My name is Meg.


The Beginning
Name: Meg
Age:16
Location:Pa
Gender:Female
Sexual Preference:I like the boyses
Significant other & picture: Brett, no pics )=
Interesting Fact [about you or something or both]: I have 15 cats. And Aspartame the chemical used to sweeten Diet sodas can kill you.
Shoe size:5 in chucks, 7 1/2 -8 1/2 in women's.
5 Favorite Bands:Amalgam, Lacuna Coil, Daphney love's Durby, Van Morrison, The Ataris
5 Favorite Movies:The Hannibal series, Donnie Darko, Garden State, The Notebook, The Goonies
5 Favorite Books:The Theif Lord, LOTR, Romeo and Juliet,Just Ella, Strange and Amazing Facts
Motto:Love is always the exception.
Why you picked this community:Because I'm incharge (;
Tell us a joke:This is a funny story, not a joke:
Yesterday a good friend of our family and his wife were at my house, and his wife had been drinking daquaris all day. And her husband was making her mad, so she decided she was going to ride her bike home. Mind you, she only lives a few blocks away. So, she gets across the street and goes to get on her bike and falls over into some bushes. It was hilarious. And she got up and went swerving down the street.

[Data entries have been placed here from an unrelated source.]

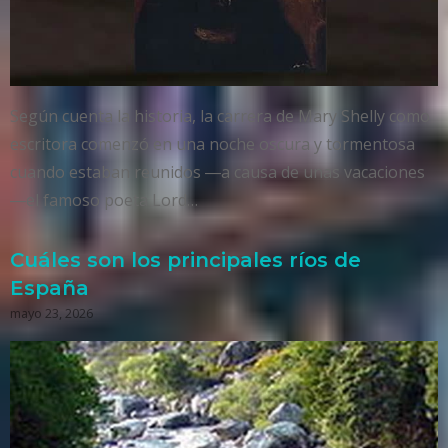
Según cuenta la historia, la carrera de Mary Shelly como
escritora comenzó en una noche oscura y tormentosa
cuando estaban reunidos ―a causa de unas vacaciones
―el famoso poeta Lord…
Cuáles son los principales ríos de
España
mayo 23, 2026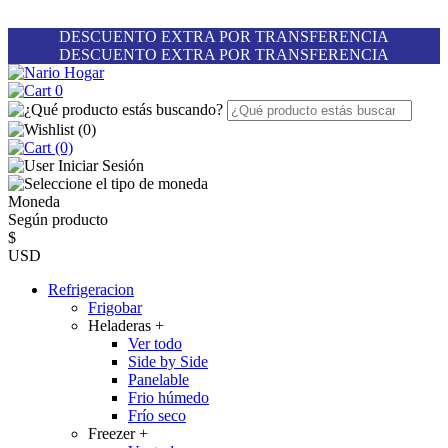
DESCUENTO EXTRA POR TRANSFERENCIA
DESCUENTO EXTRA POR TRANSFERENCIA
0
(
0
)
(0)
Iniciar Sesión
Moneda
Según producto
$
USD
Refrigeracion
Frigobar
Heladeras
+
Ver todo
Side by Side
Panelable
Frio húmedo
Frío seco
Freezer
+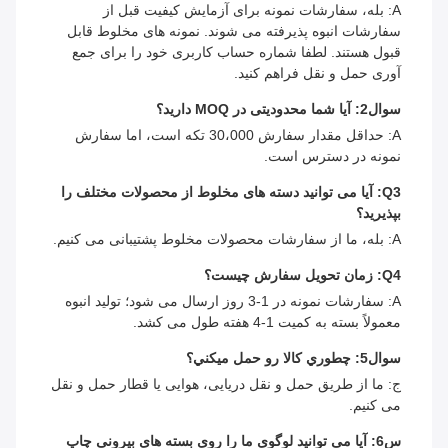
A: بله، سفارشات نمونه برای آزمایش کیفیت قبل از
سفارشات انبوه پذیرفته می شوند. نمونه های مخلوط قابل
قبول هستند. لطفا شماره حساب کاربری خود را برای جمع
آوری حمل و نقل فراهم کنید.
سوال2: آیا شما محدودیتی در MOQ دارید؟
A: حداقل مقدار سفارش 30،000 تکه است، اما سفارش
نمونه در دسترس است.
Q3: آیا می توانید دسته های مخلوط از محصولات مختلف را
بپذیرید؟
A: بله، ما از سفارشات محصولات مخلوط پشتیبانی می کنیم.
Q4: زمان تحویل سفارش چیست؟
A: سفارشات نمونه در 1-3 روز ارسال می شود؛ تولید انبوه
معمولاً بسته به کمیت 1-4 هفته طول می کشد.
سوال5: چطوري کالا رو حمل ميکني؟
ج: ما از طریق حمل و نقل دریایی، هوایی یا قطار حمل و نقل
می کنیم.
س6: آیا می توانید لوگوی ما را روی بسته های بیرونی چاپ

It was pure hilarity.


What would you do if:
Someone dropped a pen and waited until you reached to help pick it up, and screamed, “That’s mine!”:Take it and hit them with it.
Your Roommate became a mime:Throw them out
Someone whacked your toupee off:You're not supposed to know I have one of those.
You saw a snickers candy bar [unwrapped] in the school toilet: Leave it for someone else to find
Your date repeated every third word they said:Start stuttering and twitching

Answer these:
Why did the chicken cross the road?Because he was going somewhere
How do you keep an idiot busy for hours and hours?Give him a shinny guitar
What's the dumbest thing you've ever said/done?"If you ever get a boyfriend..."
What exactly is the fossil farm?And old people's home
Can you really build a cow?I've done it
Should Vegetarians eat animal crackers?Certainly
If a turtle doesn't have a shell, is he homeless or naked?A little of both
When sign makers go on strike, is anything written on their signs?Maybe..
Would a fly without wings be called a walk?No, that's stupid

The End
Did you enjoy this?Of course I did
Promote us; show us where you promoted:I'll get around to it
4 Pictures [atleast 2 of you]:Look on the main page.